La propriété littéraire et artistique se subdivise à son tour en droit d'auteur, droits voisins et droits qui generis sur les bases de données.
La propriété industrielle couvre principalement le droit des marques, le droit des brevets et le droit des dessins et modèles.
**Le but de la propriété intellectuelle :** est de permettre une rémunération des auteurs tout en permettant un partage des connaissances. Le monopole est nécessaire pour rémunérer celui qui le possède mais il faut mettre des limites pour que les autres puissent également profiter. C’est donc une matière subjective et pleines d’exceptions. Il y aura toujours des complexités dans beaucoup de conditions mais il y a beaucoup de liberté pour les auteurs.
Dans le cadre des procès dans le domaine de la propriété intellectuelle, les arguments à tiroirs sont beaucoup utilisés.
Exemple:
- Question Principale
- Question Subsidiaire
- Question Infiniment subsidiaire
Article L112-2 du code de la propriété intellectuelle.

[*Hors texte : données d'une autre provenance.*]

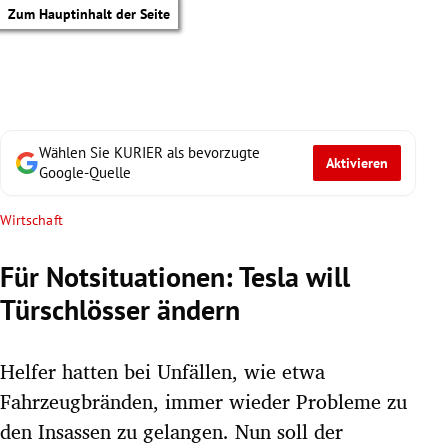
Zum Hauptinhalt der Seite
Wählen Sie KURIER als bevorzugte
Aktivieren
Google-Quelle
Wirtschaft
Für Notsituationen: Tesla will
Türschlösser ändern
Helfer hatten bei Unfällen, wie etwa
Fahrzeugbränden, immer wieder Probleme zu
tik Untermenü
den Insassen zu gelangen. Nun soll der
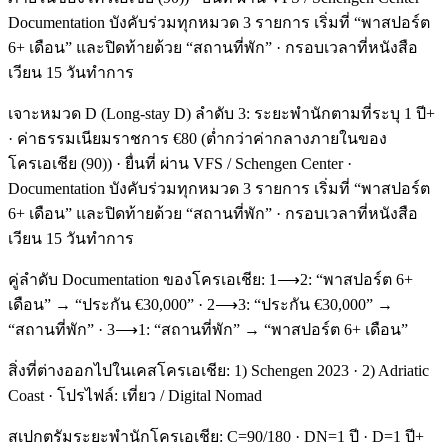
Documentation บังคับร่วมทุกหมวด 3 รายการ เริ่มที่ “พาสปอร์ต
6+ เดือน” และปิดท้ายด้วย “สถานที่พัก” · กรอบเวลาที่หนังสือ
เวียน 15 วันทำการ
เจาะหมวด D (Long-stay D) ลำดับ 3: ระยะพำนักตามที่ระบุ 1 ปี+
· ค่าธรรมเนียมราชการ €80 (ต่ำกว่าค่ากลางภายในของ
โครเอเชีย (90)) · ยื่นที่ ผ่าน VFS / Schengen Center ·
Documentation บังคับร่วมทุกหมวด 3 รายการ เริ่มที่ “พาสปอร์ต
6+ เดือน” และปิดท้ายด้วย “สถานที่พัก” · กรอบเวลาที่หนังสือ
เวียน 15 วันทำการ
คู่ลำดับ Documentation ของโครเอเชีย: 1⟶2: “พาสปอร์ต 6+
เดือน” → “ประกัน €30,000” · 2⟶3: “ประกัน €30,000” →
“สถานที่พัก” · 3⟶1: “สถานที่พัก” → “พาสปอร์ต 6+ เดือน”
สิ่งที่ต่างออกไปในเคสโครเอเชีย: 1) Schengen 2023 · 2) Adriatic
Coast · โปรไฟล์: เที่ยว / Digital Nomad
สเปกตรัมระยะพำนักโครเอเชีย: C=90/180 · DN=1 ปี · D=1 ปี+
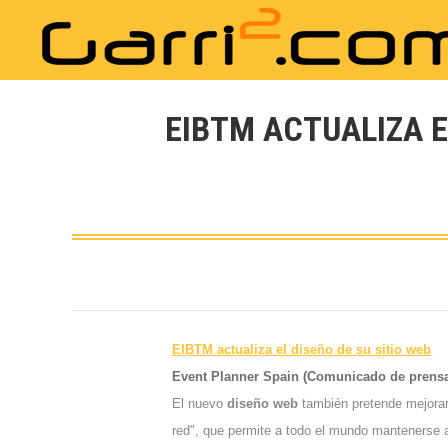
EIBTM ACTUALIZA E
EIBTM actualiza el
diseño
de su sitio
web
Event Planner Spain (Comunicado de prens
El nuevo
diseño web
también pretende mejorar 
red", que permite a todo el mundo mantenerse a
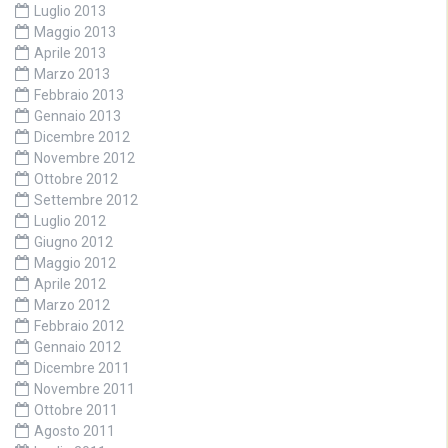
Luglio 2013
Maggio 2013
Aprile 2013
Marzo 2013
Febbraio 2013
Gennaio 2013
Dicembre 2012
Novembre 2012
Ottobre 2012
Settembre 2012
Luglio 2012
Giugno 2012
Maggio 2012
Aprile 2012
Marzo 2012
Febbraio 2012
Gennaio 2012
Dicembre 2011
Novembre 2011
Ottobre 2011
Agosto 2011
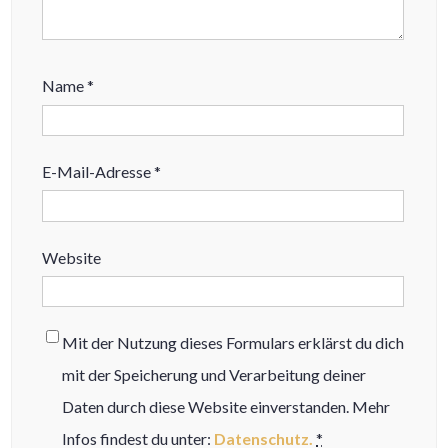
Name
*
E-Mail-Adresse
*
Website
Mit der Nutzung dieses Formulars erklärst du dich
mit der Speicherung und Verarbeitung deiner
Daten durch diese Website einverstanden. Mehr
Infos findest du unter:
Datenschutz.
*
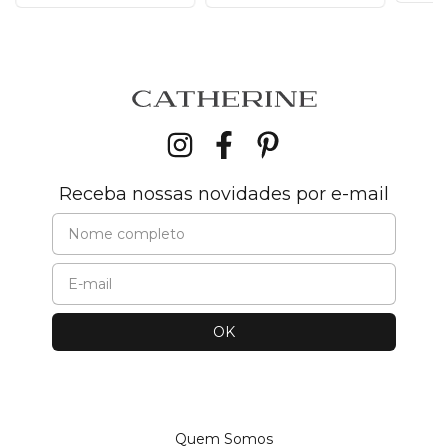
Receba nossas novidades por e-mail
Quem Somos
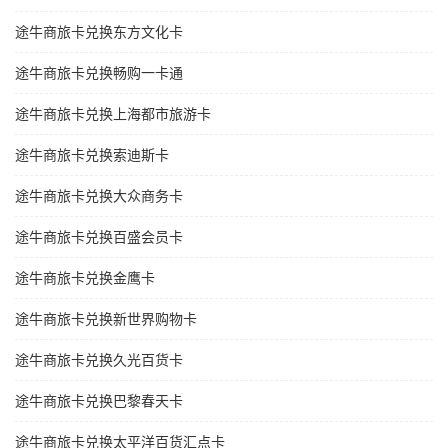
途牛商旅卡兑换东方文化卡
途牛商旅卡兑换畅购一卡通
途牛商旅卡兑换上海都市旅游卡
途牛商旅卡兑换索迪斯卡
途牛商旅卡兑换大众商务卡
途牛商旅卡兑换百盛会员卡
途牛商旅卡兑换金鹰卡
途牛商旅卡兑换新世界购物卡
途牛商旅卡兑换久光百货卡
途牛商旅卡兑换巴黎春天卡
途牛商旅卡兑换太平洋百货汇点卡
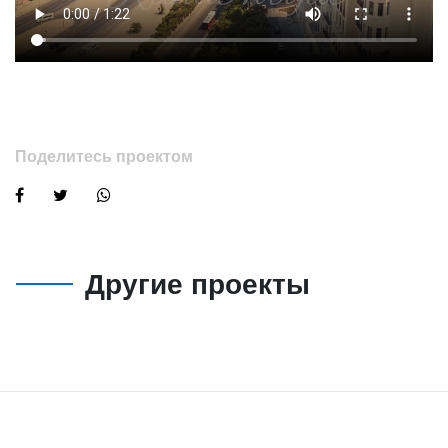
Поделитесь проектом
Другие проекты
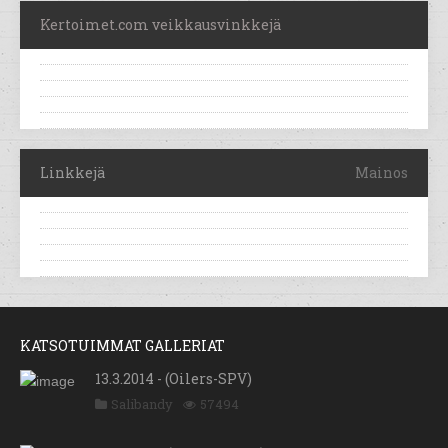
Kertoimet.com veikkausvinkkejä
Linkkejä
Mainos
KATSOTUIMMAT GALLERIAT
13.3.2014 - (Oilers-SPV)
Salibandy
57494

Sont considérés notamment comme oeuvres de l'esprit au sens du présent code :
1. Les livres, brochures et autres écrits littéraires, artistiques et scientifiques ;
1. Les conférences, allocutions, sermons, plaidoiries et autres oeuvres de même nature ;
1. Les oeuvres dramatiques ou dramatico-musicales ;
1. Les oeuvres chorégraphiques, les numéros et tours de cirque, les pantomimes, dont la mise en oeuvre est fixée par écrit ou autrement ;
1. Les compositions musicales avec ou sans paroles ;
1. Les oeuvres cinématographiques et autres oeuvres consistant dans des séquences animées d'images, sonorisées ou non, dénommées ensemble oeuvres audiovisuelles ;
1. Les oeuvres de dessin, de peinture, d'architecture, de sculpture, de gravure, de lithographie ;
1. Les oeuvres graphiques et typographiques ;
1. Les oeuvres photographiques et celles réalisées à l'aide de techniques analogues à la photographie ;
1. Les oeuvres des arts appliqués ;
1. Les illustrations, les cartes géographiques ;
1. Les plans, croquis et ouvrages plastiques relatifs à la géographie, à la topographie, à l'architecture et aux sciences ;
1. Les logiciels, y compris le matériel de conception préparatoire ;
1. Les créations des industries saisonnières de l'habillement et de la parure. Sont réputées industries saisonnières de l'habillement et de la parure les industries qui, en raison des exigences de la mode, renouvellent fréquemment la forme de leurs produits, et notamment la couture, la fourrure, la lingerie, la broderie, la mode, la chaussure, la ganterie, la maroquinerie, la fabrique de tissus de haute nouveauté ou spéciaux à la haute couture, les productions des paruriers et des bottiers et les fabriques de tissus d'ameublement.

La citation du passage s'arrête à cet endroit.